In the embodiments, the super resolution is explained as the example of the image processing. However, as other examples, the embodiments are also applicable to training about image processing such as noise removal from an image, removal of a blur, and sharpening. Content of the image processing is not particularly limited. About the image processing trained using the training method, content of the image processing is not limited to the super resolution either.

In the embodiments explained above, the functions of the models 100 to 104 of the control unit 10 are realized by the program. However, all or a part of the models may be realized by hardware such as an ASIC. The program used in the embodiments can also be stored in a recording medium such as a CD-ROM and provided. Replacement, deletion, addition, and the like of the steps explained in the embodiments are possible in a range not changing the gist of the present invention.

Advantageous Effects of Invention

According to an aspect of embodiments, it is possible to perform the training of the image processing such that accuracy of the image processing for the classification domain of input images is improved.

According to an aspect of embodiments, it is possible to complete the training when all of the plurality of image processing models are trained or when the classification label of the training image of the classification domain having the largest number of training images of the cluster is only i-th or k-th.

According to an aspect of embodiments, it is possible to cluster, without requiring labeling in advance, the data set used for the training of the image processing.

According to an aspect of embodiments, it is possible to classify the image that is subjected to the image processing to any one of the predetermined plurality of categories, and subject the image to the image processing with the image processing model associated with the category of the classification result.

According to an aspect of embodiments, it is possible to extract the plurality of partial regions included in the image that is subjected to the image processing, calculate feature values of the plurality of partial regions in the image, and average the calculated feature values to classify the image for the image processing.

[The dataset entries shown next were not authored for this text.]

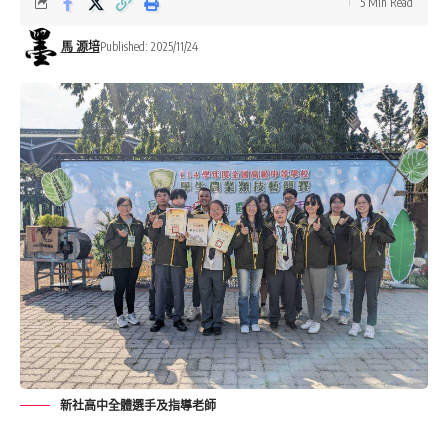
5 Min Read
馬 源培
Published: 2025/11/24
新社高中全體選手及指導老師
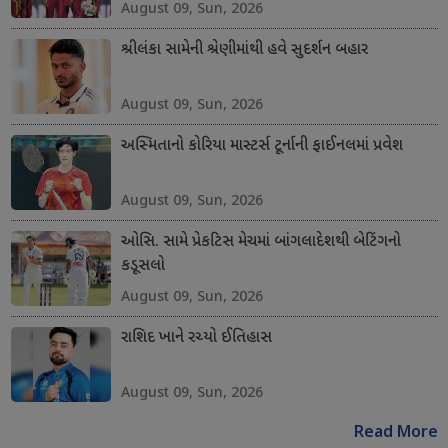
August 09, Sun, 2026
શ્રીલંકા સામેની શ્રેણીમાંથી હવે સુદર્શન બહાર
August 09, Sun, 2026
અસ્મિતાનો કોરિયા માસ્ટર્સ ટૂર્નાની ફાઈનલમાં પ્રવેશ
August 09, Sun, 2026
ઓસિ. સામે પ્રેકટિસ મેચમાં બાંગલાદેશથી બેટિંગનો
કડૂસલો
August 09, Sun, 2026
રાશિદ ખાને રચ્યો ઈતિહાસ
August 09, Sun, 2026
Read More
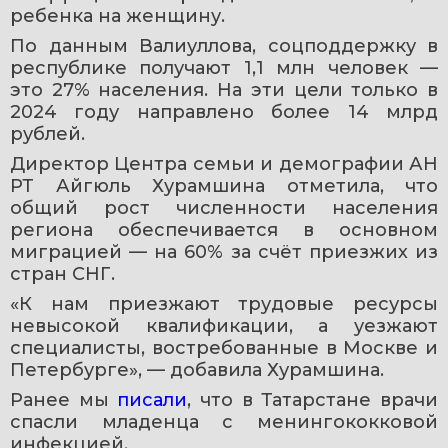
ребенка на женщину.
По данным Валиуллова, соцподдержку в 
республике получают 1,1 млн человек — 
это 27% населения. На эти цели только в 
2024 году направлено более 14 млрд 
рублей.
Директор Центра семьи и демографии АН 
РТ Айгюль Хурамшина отметила, что 
общий рост численности населения 
региона обеспечивается в основном 
миграцией — на 60% за счёт приезжих из 
стран СНГ.
«К нам приезжают трудовые ресурсы 
невысокой квалификации, а уезжают 
специалисты, востребованные в Москве и 
Петербурге», — добавила Хурамшина.
Ранее мы 
писали
, что в Татарстане врачи 
спасли младенца с менингококковой 
инфекцией.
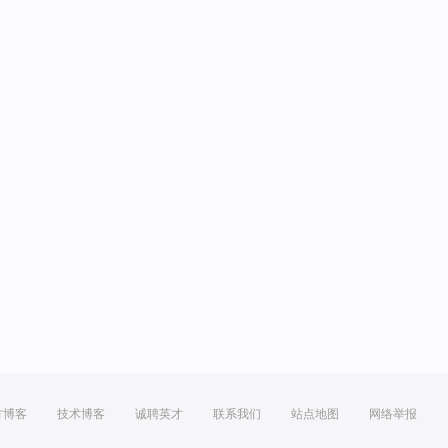
方博客
技术博客
诚聘英才
联系我们
站点地图
网络举报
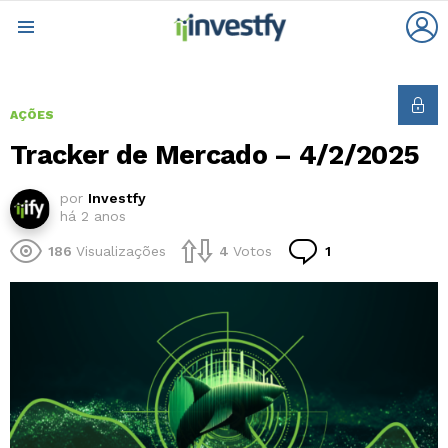
L
Menu
AÇÕES
Tracker de Mercado – 4/2/2025
por
Investfy
há 2 anos
Comentário
186
Visualizações
4
Votos
1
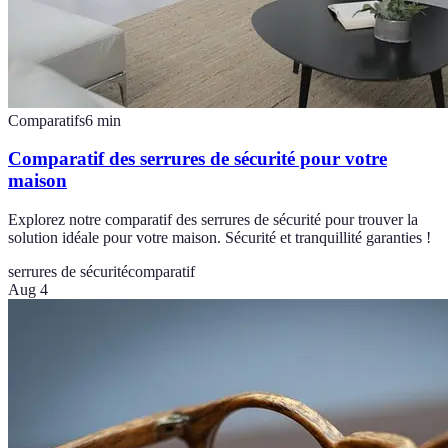
Comparatifs
6
min
Comparatif des serrures de sécurité pour votre
maison
Explorez notre comparatif des serrures de sécurité pour trouver la
solution idéale pour votre maison. Sécurité et tranquillité garanties !
serrures de sécurité
comparatif
Aug 4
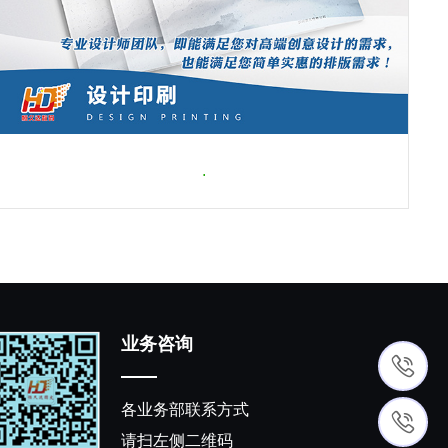
.
业务咨询
各业务部联系方式
请扫左侧二维码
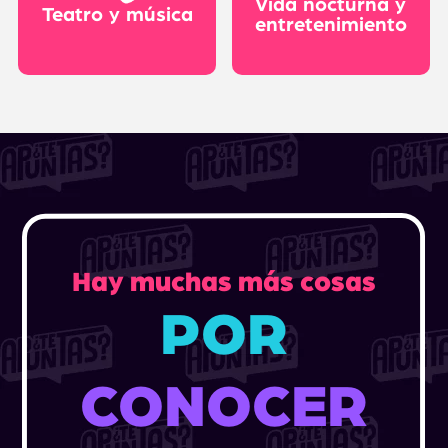
Vida nocturna y
Teatro y música
entretenimiento
Hay muchas más cosas
POR
CONOCER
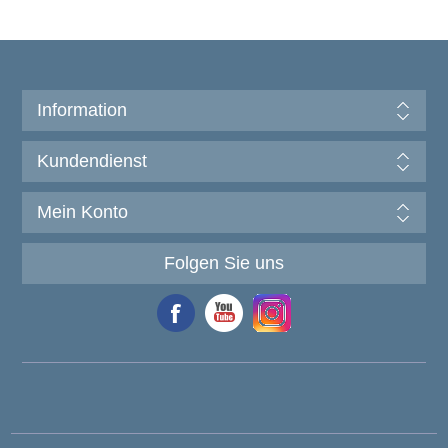
Information
Kundendienst
Mein Konto
Folgen Sie uns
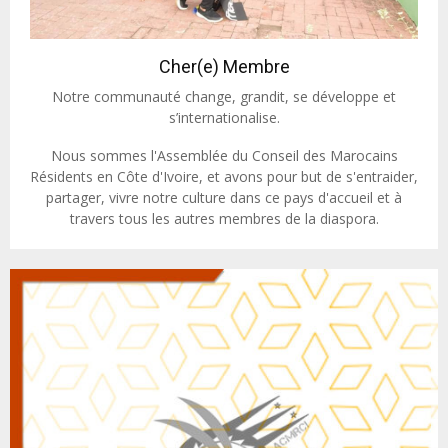
Cher(e) Membre
Notre communauté change, grandit, se développe et
s’internationalise.
Nous sommes l'Assemblée du Conseil des Marocains
Résidents en Côte d'Ivoire, et avons pour but de s'entraider,
partager, vivre notre culture dans ce pays d'accueil et à
travers tous les autres membres de la diaspora.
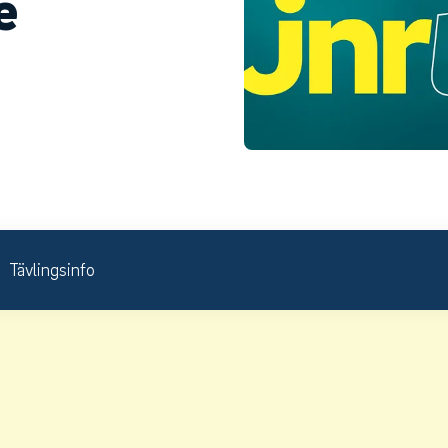
e
Tävlingsinfo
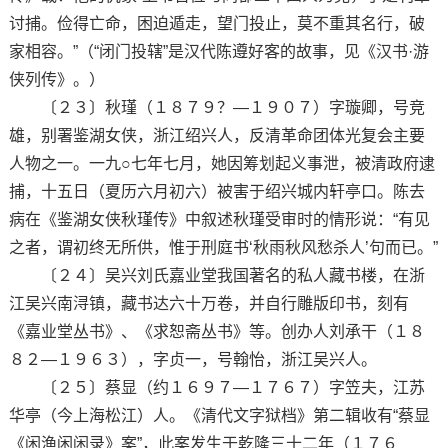
讨捕。俭得亡命，困迫遁走，望门投止，莫不重其名行，破
家相容。”（“闭门投辖”是汉代陈遵好客的故事，见《汉书·游
侠列传》。）
〔２３〕秋瑾（１８７９？—１９０７）字璇卿，号竞
雄，别署鉴湖女侠，浙江绍兴人，反清革命团体光复会主要
人物之一。一九○七年七月，她因筹划起义事泄，被清政府逮
捕，十五日（夏历六月初六）被害于绍兴城内轩亭口。陈去
病在《鉴湖女侠秋瑾传》中叙述秋瑾受审时的情形说：“有见
之者，谓初终无所供，惟于刑庭书‘秋雨秋风愁杀人’句而已。”
〔２４〕吴兴刘氏嘉业堂我国著名的私人藏书楼，在浙
江吴兴南浔镇，藏书达六十万卷，并自行雕版印书，刻有
《嘉业堂丛书》、《求恕斋丛书》等。创办人刘承干（１８
８２—１９６３），字贞一，号翰怡，浙江吴兴人。
〔２５〕蔡显（约１６９７—１７６７）字笠夫，江苏
华亭（今上海松江）人。《清代文字狱档》第二辑收有“蔡显
《闲渔闲闲录》案”，此案发生于乾隆三十二年（１７６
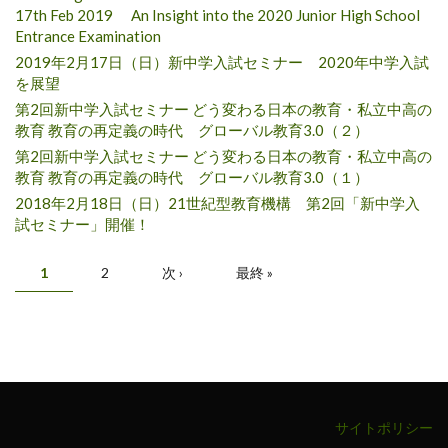
17th Feb 2019 An Insight into the 2020 Junior High School
Entrance Examination
2019年2月17日（日）新中学入試セミナー 2020年中学入試
を展望
第2回新中学入試セミナー どう変わる日本の教育・私立中高の
教育 教育の再定義の時代 グローバル教育3.0（２）
第2回新中学入試セミナー どう変わる日本の教育・私立中高の
教育 教育の再定義の時代 グローバル教育3.0（１）
2018年2月18日（日）21世紀型教育機構 第2回「新中学入
試セミナー」開催！
ページ
1
2
次 ›
最終 »
サイトポリシー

According to an aspect of embodiments, it is possible to perform image processing optimized for the image distributed by the server apparatus.

INDUSTRIAL APPLICABILITY

There are provided an image processing learning program for clustering, without requiring labeling in advance, a data set used for learning of image processing and performing the learning of the image processing such that accuracy of the image processing for classification domains is improved, an image processing program trained by the program, and an information processing apparatus and an image processing system.

REFERENCE SIGNS LIST

  • 1 terminal
  • 2 Web server
  • 3 network
  • 5 super-resolution system
  • 10 control unit
  • 11 storing unit
  • 12 communication unit
  • 13 display unit
  • 14 operation unit
  • 20 Web page information
  • 50 group
  • 100 Web-page-information receiving unit
  • 101 image classifying models
  • 1020, 1021 super-resolution models
  • 103 Web-page-display control means
  • 104 training models
  • 110 Web browser program
  • 111 super resolution program
  • 112 Web page information
  • 113 super-resolution image information
  • 114 super-resolution learning program
  • 130 display image
  • 200 image for distribution

Claims

1. A non-transitory computer-readable medium having stored thereon instructions, that when executed by a processor causes the processor to:

(S-1) prepare a plurality of target images;
(S-2) prepare a plurality of training images, wherein each of the plurality of training images is prepared by lowering a resolution of a corresponding target image of the plurality of target images;
(S-3) for each of the plurality of training images, train and update a first super-resolution model by executing the following steps a) to d): a) input a training image of the plurality of training images into the first super-resolution model and generate a higher-resolution training image, b) compare the higher-resolution training image with a corresponding target image of the plurality of target images, c) calculate a difference between the higher-resolution training image and the corresponding target image, d) update the first super-resolution model through a feedback of the calculated difference;
(S-4) for each of the plurality of training images, train a second super-resolution model in a same manner as training the first super-resolution model by executing the steps a) to d) in (S-3), thereby update the second super-resolution model;
(S-5) label each of the plurality of training images based on the differences obtained from the updated first super-resolution model and the updated second super-resolution model through the step d) in (S-3), and classify each of the plurality of training images according to each label representing a preference of either the updated first super-resolution model or the updated second super-resolution model;
(S-6) using each of the plurality of training images that are clustered in a largest cluster, based on the classification of the plurality of training images, that includes a greatest number of the plurality of training images having a commonly preferred updated super-resolution model,
train a super-resolution model-K in a same manner as training the first super-resolution model by executing the steps a) to d) in (S-3), thereby update the super-resolution model-K, wherein K is an arbitrary number in a sequence;
(S-7) update the label of each of the training images of the plurality of training images in the largest cluster based on differences obtained from the updated super-resolution model-K and the commonly preferred updated super-resolution model, and re-classify the training images of the plurality of training images in the largest cluster into sub-clusters according to each of the updated label representing a preference of either the updated super-resolution model-K or the commonly preferred updated super-resolution model; and
(S-8) repeat (S-6)-(S-7) to generate sub-clusters until a predetermined condition is satisfied.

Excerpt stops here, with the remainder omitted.